Yawn, somebody got grant money for this.
The theory that Christopher Columbus’s crew carried syphilis back to Europe from the New World has sprung another leak. Skeletons recently unearthed from a medieval friary in the U.K. show unmistakable signs of the disease, researchers say, suggesting that England was hit by the scourge at least 50 years before Columbus’s voyage.
The so-called Columbian theory of syphilis’s spread was based on finding skeletal remains bearing the signature of the disease—thickened leg and arm bones and skull scars—in a suggestive pattern. Although 18th and 19th century archaeologists had discovered plenty of diseased remains at prehistoric sites in the Americas, they found no traces of the disease in European bones until a major epidemic hit Europe about 1500, just after Columbus returned from his 1493 voyage. In the last decade, however, researchers have unearthed about a dozen pre-Columbian skeletons in England and Ireland that also showed signs of the disease. But until recently the oddball cases weren’t enough to sink the Columbian theory.
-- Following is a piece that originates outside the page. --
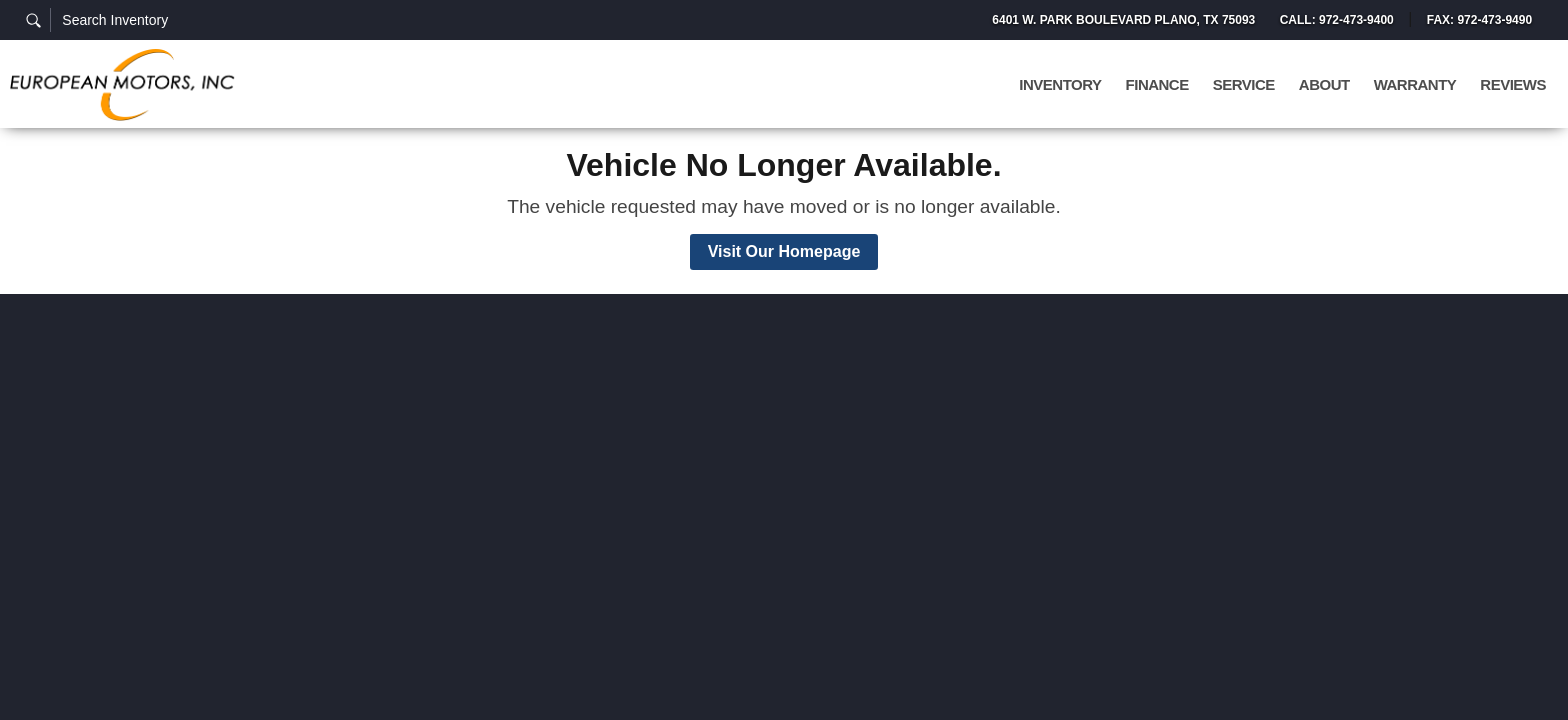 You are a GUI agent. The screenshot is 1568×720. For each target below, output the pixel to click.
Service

Beat me to it. I read some good stuff on that. They made some persuasive scientific arguments that it is more likely that syphilis was carried from new world to old.
PBS covered this a while back. And while they seem to have pretty good evidence that there were remote pockets of infection in Europe during pre-Columbian times, it is almost certainly true that the largest spread of the infections came after he returned to Europe.
And they had (PBS) discussed yaws and a few other related infections. Seems there are/were variants that almost all children got, acting with little more damage than chicken pox, and providing lifelong immunity to the more deadly venereal type.
The Syphilis Enigma
(episode from PBS’s “Secrets of the Dead)
http://www.pbs.org/wnet/secrets/case_syphilis/index.html
Skeletons excavated at Hull, dated to between 1300 and 1450, had clear signs of syphilis
From my link, "David Evans, who directed excavations at the Augustinian friary, dated the skeletons somewhat later between 1450 and 1475 based on stratification."